● **ABOUT THIS TASK**
Beneath this line is the data. Output exactly the lines from the line with "или современном стиле. Металлические рамы" to the line with "Деревянные кровати – это классика жанра.", both ends included, and nothing more.
******************************
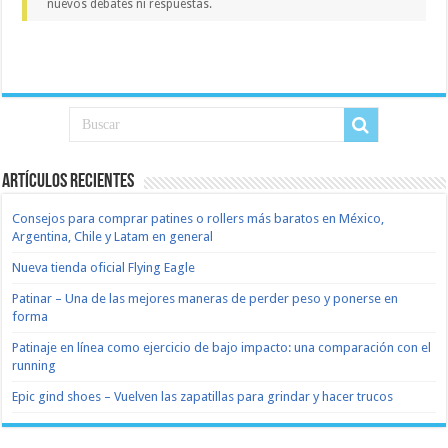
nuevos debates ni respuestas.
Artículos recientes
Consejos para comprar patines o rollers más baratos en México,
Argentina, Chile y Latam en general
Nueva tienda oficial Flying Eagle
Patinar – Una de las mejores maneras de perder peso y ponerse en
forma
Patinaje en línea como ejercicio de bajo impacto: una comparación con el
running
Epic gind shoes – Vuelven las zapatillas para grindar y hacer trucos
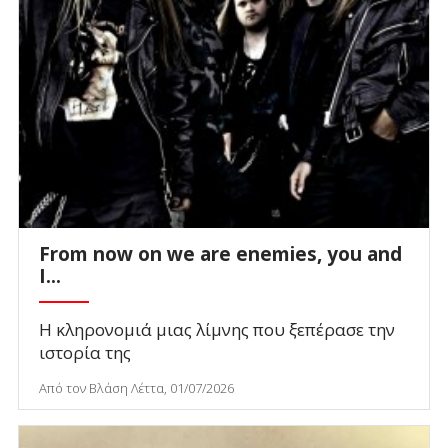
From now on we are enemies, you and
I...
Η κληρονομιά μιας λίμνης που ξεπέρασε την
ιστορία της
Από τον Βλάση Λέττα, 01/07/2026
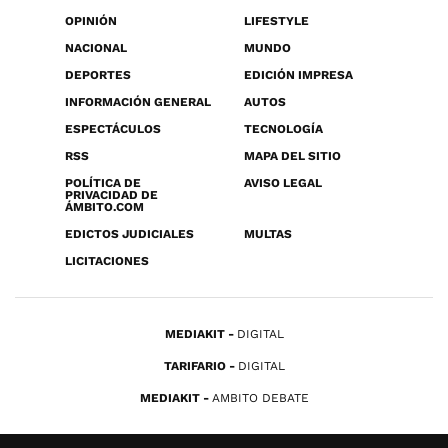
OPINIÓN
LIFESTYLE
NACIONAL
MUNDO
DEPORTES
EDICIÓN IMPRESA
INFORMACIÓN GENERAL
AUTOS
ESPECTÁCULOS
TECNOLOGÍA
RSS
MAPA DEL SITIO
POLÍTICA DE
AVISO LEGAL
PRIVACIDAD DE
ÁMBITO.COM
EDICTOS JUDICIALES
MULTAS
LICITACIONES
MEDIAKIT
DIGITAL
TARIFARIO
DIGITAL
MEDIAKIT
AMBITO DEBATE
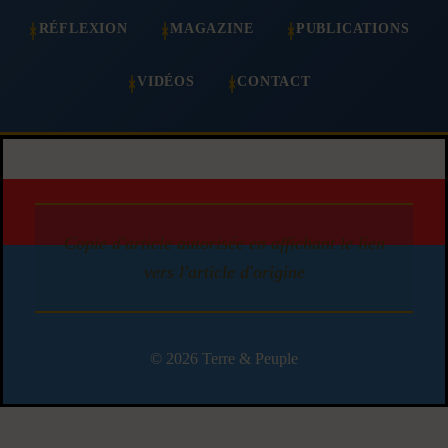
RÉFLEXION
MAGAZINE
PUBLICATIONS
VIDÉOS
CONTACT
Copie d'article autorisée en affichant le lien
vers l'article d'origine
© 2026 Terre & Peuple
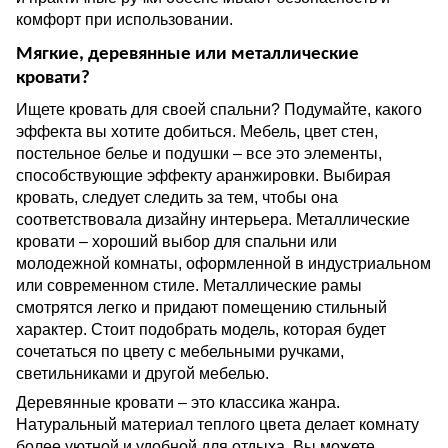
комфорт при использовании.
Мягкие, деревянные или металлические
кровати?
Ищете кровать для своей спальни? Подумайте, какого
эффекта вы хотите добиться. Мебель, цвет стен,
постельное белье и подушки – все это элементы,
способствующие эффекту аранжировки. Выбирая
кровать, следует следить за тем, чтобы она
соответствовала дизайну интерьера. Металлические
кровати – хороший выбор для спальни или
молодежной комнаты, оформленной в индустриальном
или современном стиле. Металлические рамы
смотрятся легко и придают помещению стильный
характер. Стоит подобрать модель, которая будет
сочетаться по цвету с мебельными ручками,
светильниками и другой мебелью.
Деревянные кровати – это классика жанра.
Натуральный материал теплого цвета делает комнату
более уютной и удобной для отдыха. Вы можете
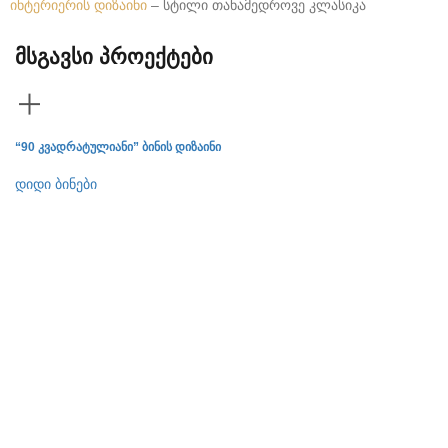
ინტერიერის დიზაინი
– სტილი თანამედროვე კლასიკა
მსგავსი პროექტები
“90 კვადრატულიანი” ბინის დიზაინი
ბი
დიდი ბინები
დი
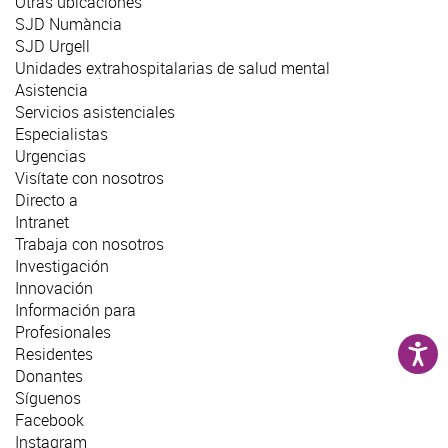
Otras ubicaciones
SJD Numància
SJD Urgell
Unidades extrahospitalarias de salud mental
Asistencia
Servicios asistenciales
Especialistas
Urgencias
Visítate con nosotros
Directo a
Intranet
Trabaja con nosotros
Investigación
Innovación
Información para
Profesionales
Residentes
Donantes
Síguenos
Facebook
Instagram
******************************
● **REPLY**
или современном стиле. Металлические рамы
смотрятся легко и придают помещению стильный
характер. Стоит подобрать модель, которая будет
сочетаться по цвету с мебельными ручками,
светильниками и другой мебелью.
Деревянные кровати – это классика жанра.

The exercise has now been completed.